Archeologists state that Native Americans likely inhabited this region dating back 12,000 years. These prehistoric people utilized the indigenous petrified wood to create arrowheads and dart tips, leaving behind flakes that can still be found today. Native Americans also took advantage of these badlands to hunt strategically. Hunters scared bison herds into this rocky labyrinth where they became easy targets for spears and arrows in the narrow passageways beneath the hoodoos. More recently Native Americans used the colored clay deposits for ceremonial paints and pottery. Modern man also took advantage of this site and quarried the clay at the beginning of the twentieth century, using the clay for bricks, ceramics, drain tiles, and terra-cotta for local construction projects.
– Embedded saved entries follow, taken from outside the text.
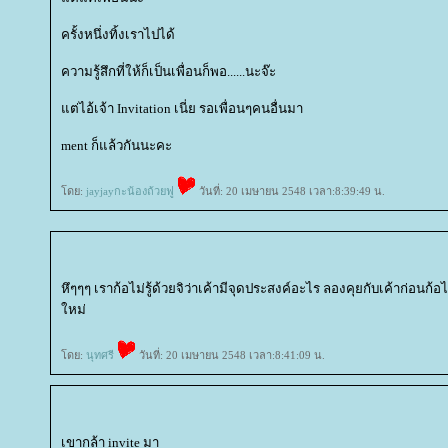
ครั้งหนึ่งทิ้งเราไปได้
ความรู้สึกที่ให้ก็เป็นเพื่อนก็พอ......นะจ๊ะ
ต่ไอ้เจ้า Invitation เนี่ย รอเพื่อนๆคนอื่นมา
ment ก็แล้วกันนะคะ
ดย:
jayjayกะน้องถ้วยฟู
วันที่: 20 เมษายน 2548 เวลา:8:39:49 น.
หึๆๆๆ เราก้อไม่รู้ด้วยจิว่าเค้ามีจุดประสงค์อะไร ลองคุยกับเค้าก่อนก้อ
หม่
ดย:
นุทศรี
วันที่: 20 เมษายน 2548 เวลา:8:41:09 น.
เขากล้า invite มา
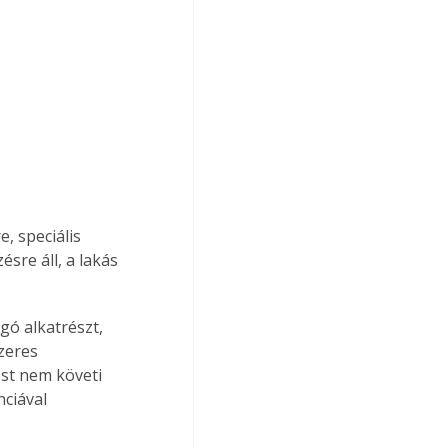
, speciális 
re áll, a lakás 
ó alkatrészt, 
zeres 
st nem követi 
ciával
Today you’ll no longer find buffalo roaming the landscape at Paint Mines, but there’s still an impressive array of wildlife. In fact the park was originally established to act as a wildlife preserve. Everything from horned lizards, mule deer, weasels, falcons, mountain lions, and coyotes call this park home. Keep a lookout for snakes as well. Many visitors comment that the wildlife tends to be quite shy in the area, so some patience (and quietness) may be needed to spot the local inhabitants.

Path of History

Photo by Michael deLeon Photo. Find more at www.michaeldeleonphoto.com

There are four miles of easily navigable (though not wheelchair-friendly) and well-marked trails here that make for great short hikes. If you have plenty of time, then consider wandering through the entire course that meanders through the mostly flat prairie grasslands. This route can serve as a nice buildup for the spectacle of multicolored hoodoos that await you. Obviously if time is an issue, then you’ll want to bypass these trails that loop around the grasslands and head straight for the hoodoos. It’s a one-way trip of about one mile to get to the colored cliffs. A couple hours is probably enough time for most visitors to explore the park, but you could easily spend twice that amount of time if you chose to take a leisurely stroll through the entire park.

Paint Mines

Photo by Ryan Lµdwig.

Don’t forget that bikes and pets are not allowed in the park (and for good reason). These geologic formations here are extremely fragile and prone to erosion, so be aware of your surroundings and tread lightly when you make it here. And of course do not climb on the brittle hoodoos. Be sure to abide by the rules and don’t affect any artifacts, rocks, plants, etc. In fact, if you come across any such artifacts or fossils, you should report it to the park by calling the number below so they can document the object. If you enjoy being led on hikes by a professional guide, then look into a guided hike with one of the park rangers, where you’ll be educated on the unique history of this park while taking in the sights.

Tips

  • If you’re pressed for time, then park at the farthest north parking area—the most interesting formations are closest to that point.
  • A sunny day, especially after a rain shower, is the best time to see these hoodoos at their brightest.
  • Be aware of the weather forecast as you head into the area, because storms are known to catch visitors off guard and roll into the park very quickly.
  • Bring plenty of water if visiting in the summer, since there is virtually no shade and also no facilities in the area.